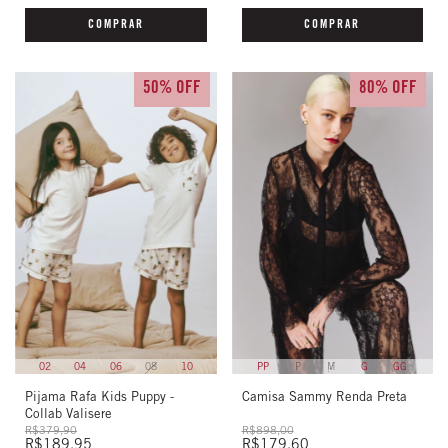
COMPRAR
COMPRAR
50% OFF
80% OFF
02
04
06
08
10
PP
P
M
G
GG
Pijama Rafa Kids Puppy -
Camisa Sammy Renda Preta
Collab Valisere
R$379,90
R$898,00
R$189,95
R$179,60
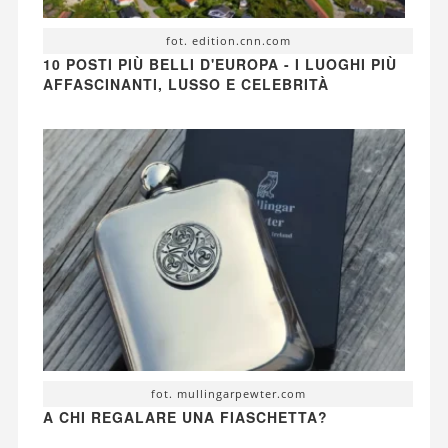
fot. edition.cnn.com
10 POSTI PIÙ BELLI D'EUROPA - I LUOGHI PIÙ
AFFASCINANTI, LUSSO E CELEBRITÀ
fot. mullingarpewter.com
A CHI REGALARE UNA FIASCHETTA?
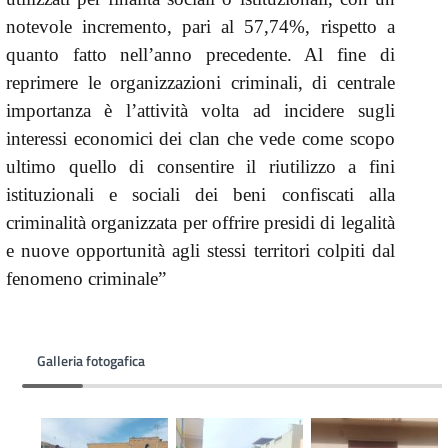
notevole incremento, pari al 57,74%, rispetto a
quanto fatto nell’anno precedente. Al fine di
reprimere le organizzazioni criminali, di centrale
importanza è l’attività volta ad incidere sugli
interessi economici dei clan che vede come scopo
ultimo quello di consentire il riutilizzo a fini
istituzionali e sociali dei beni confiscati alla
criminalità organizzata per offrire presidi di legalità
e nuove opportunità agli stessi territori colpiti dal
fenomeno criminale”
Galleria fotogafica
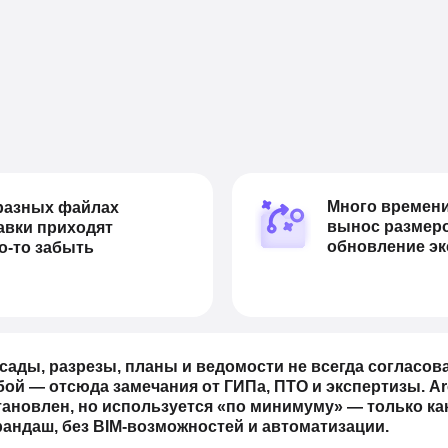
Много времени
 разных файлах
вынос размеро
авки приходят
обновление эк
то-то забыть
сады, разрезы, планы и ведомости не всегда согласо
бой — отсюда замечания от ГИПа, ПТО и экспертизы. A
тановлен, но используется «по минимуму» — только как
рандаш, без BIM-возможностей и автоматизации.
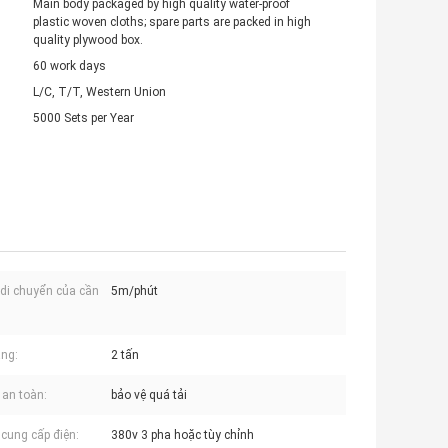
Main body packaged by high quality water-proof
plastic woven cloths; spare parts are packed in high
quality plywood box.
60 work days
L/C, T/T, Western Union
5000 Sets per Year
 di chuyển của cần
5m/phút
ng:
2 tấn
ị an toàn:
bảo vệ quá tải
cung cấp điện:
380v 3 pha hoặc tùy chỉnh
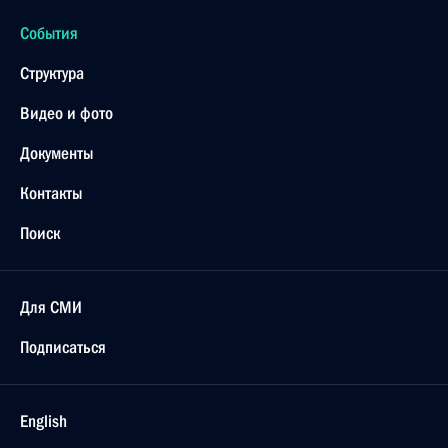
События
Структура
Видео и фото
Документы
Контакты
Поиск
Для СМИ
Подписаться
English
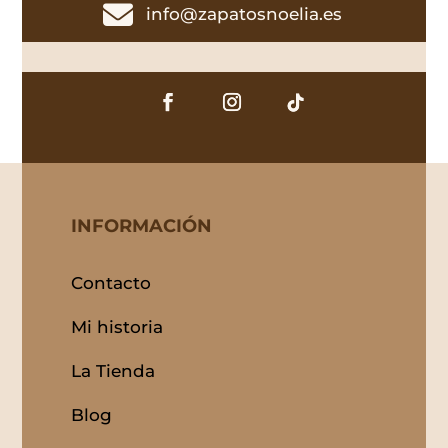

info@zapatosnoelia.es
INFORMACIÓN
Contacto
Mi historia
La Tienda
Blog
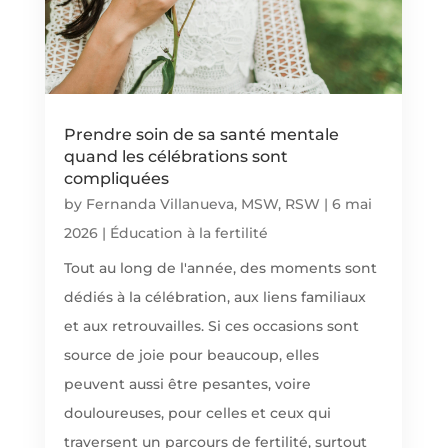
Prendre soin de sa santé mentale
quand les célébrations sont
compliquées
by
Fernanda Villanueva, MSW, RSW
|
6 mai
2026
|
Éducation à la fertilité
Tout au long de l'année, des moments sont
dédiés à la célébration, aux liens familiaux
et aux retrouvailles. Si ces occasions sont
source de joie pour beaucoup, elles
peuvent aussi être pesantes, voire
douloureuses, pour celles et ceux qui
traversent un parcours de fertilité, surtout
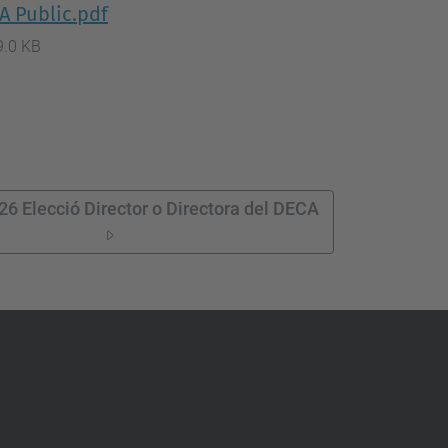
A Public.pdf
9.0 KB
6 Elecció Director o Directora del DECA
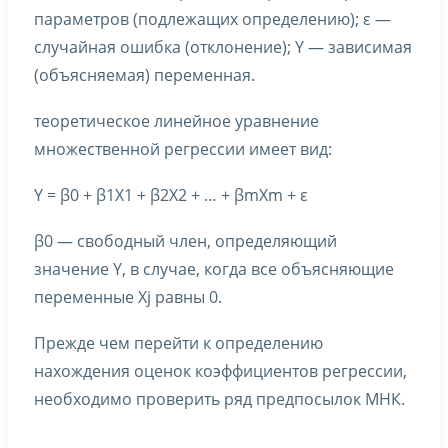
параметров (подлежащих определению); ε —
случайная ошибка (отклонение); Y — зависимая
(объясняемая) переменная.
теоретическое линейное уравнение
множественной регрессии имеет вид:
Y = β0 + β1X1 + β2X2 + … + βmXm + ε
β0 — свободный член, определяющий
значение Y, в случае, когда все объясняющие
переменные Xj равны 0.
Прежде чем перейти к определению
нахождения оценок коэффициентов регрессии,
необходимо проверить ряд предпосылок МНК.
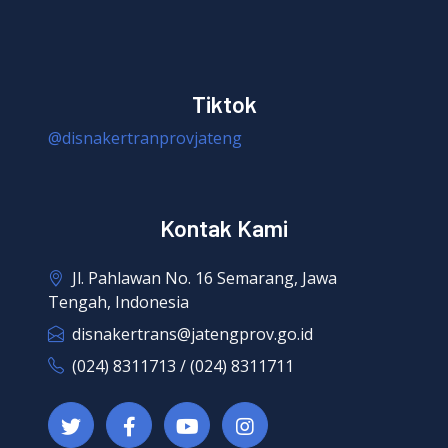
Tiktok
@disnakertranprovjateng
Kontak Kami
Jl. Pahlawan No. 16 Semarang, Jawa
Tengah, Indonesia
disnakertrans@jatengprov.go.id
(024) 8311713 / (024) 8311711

====================

-- Required action --
What belongs in the answer is each line of the data that has the word "high".

-- Your solution --
Main body packaged by high quality water-proof
plastic woven cloths; spare parts are packed in high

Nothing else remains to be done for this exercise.